## [TASK STATEMENT]
Leaving out all pictures, reproduce the entries below exactly, from the first line through the line that contains "орого иначе регулируют".

Data records:
------------
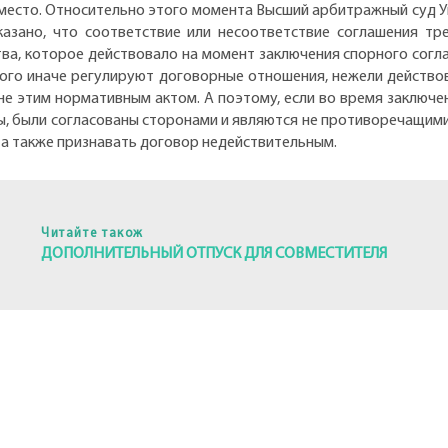
 место. Относительно этого момента Высший арбитражный суд Ук
указано, что соответствие или несоответствие соглашения т
а, которое действовало на момент заключения спорного соглаш
орого иначе регулируют договорные отношения, нежели действо
не этим нормативным актом. А поэтому, если во время заключен
, были согласованы сторонами и являются не противоречащими
 а также признавать договор недействительным.
Читайте також
ДОПОЛНИТЕЛЬНЫЙ ОТПУСК ДЛЯ СОВМЕСТИТЕЛЯ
------------
## [THE COMPLETED TASK]
 место. Относительно этого момента Высший арбитражный суд Ук
указано, что соответствие или несоответствие соглашения т
а, которое действовало на момент заключения спорного соглаш
орого иначе регулируют договорные отношения, нежели действо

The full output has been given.